Spring 2023
The splendid concert given by Abergavenny Symphony Orchestra, under their conductor Michael Bell at Our Lady & St Michael’s RC Church, Abergavenny, in a stimulating and well-contrasted programme, had as its undoubted highlight a thrilling rendering of Elgar’s Cello Concerto from Welsh National Opera’s principal cellist Rosie Biss. This was simply the most powerful and dramatic live performance of the solo part I can remember hearing for a long time. What was particularly noticeable was the way that the orchestra rose to accompany their virtuoso guest every step of the way, requiring no concession whatsoever for their amateur status.
The concert opened with Beethoven’s powerful and heroic Egmont Overture and concluded with a lovely account of Dvorak’s 6th Symphony, the most neglected of his published last four symphonies, replete with the Czech exuberance and vitality that characterise all of this composer’s work.
The afternoon belonged, however, without question, to Elgar.
Chris Hall
Autumn 2022
Last Sunday, Abergavenny Symphony Orchestra chose to celebrate the 150th Anniversary of the birth of Ralph Vaughan Williams by featuring contributions from musicians directly associated with it. Principle trombonist Iestyn Harding is also an accomplished composer, and his stimulating tone-poem, Song at the Year’s Turning, received its première alongside a spellbinding rendering of V.W.’s sublime The Lark Ascending from violinist Gillian Bradley, herself a former member of the band.
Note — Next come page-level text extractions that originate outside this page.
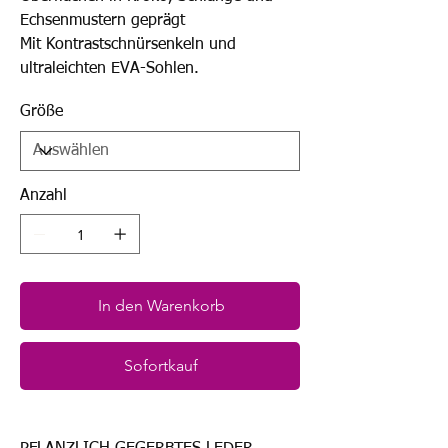
Echsenmustern geprägt
Mit Kontrastschnürsenkeln und
ultraleichten EVA-Sohlen.
Größe
Anzahl
In den Warenkorb
Sofortkauf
After the interval, we were treated to a fine performance of the composer’s 5th Symphony. Written in 1943 during the height of hostilities, it is a masterpiece of such vision and resonance that it must surely be considered as one of the most sheerly moving compositions in the entire symphonic canon. The commitment and engagement of all the players ensured that the work’s message of hope and optimism in time of conflict and destruction was communicated with all its relevance to a contemporary audience.
Michael Bell’s reign as conductor of the ASO is proving to be something of a Golden Age, as this was one of the most memorable of their concerts I have been fortunate to attend.
Chris Hall
Spring 2022
Superb first spring concert in over two years
Abergavenny Symphony Orchestra returned to full complement with a performance of the Dvorak 8th Symphony which was not only played with considerable panache and technical accomplishment but, under conductor Michael Bell, caught the genuine Slavonic lilt essential to this most sheerly Czech of the composer’s symphonies.
It is the work which finally sheds any vestige of the Germanic influence which prevailed in European music in the first half of the 19th Century.
The concert, in Our Lady and St Michael’s Church, Abergavenny, on Sunday, opened with the wind and string sections demonstrating their distinctive colours with aplomb performing Richard Strauss’ Serenade for 13 Wind Instruments followed by Tchaikovsky’s Serenade for Strings in C.
The return of this much-loved band in such superb form, under new leader Marisa Riordan, promises an assured future for music-making in the area after the long drought of lock-down and restrictions.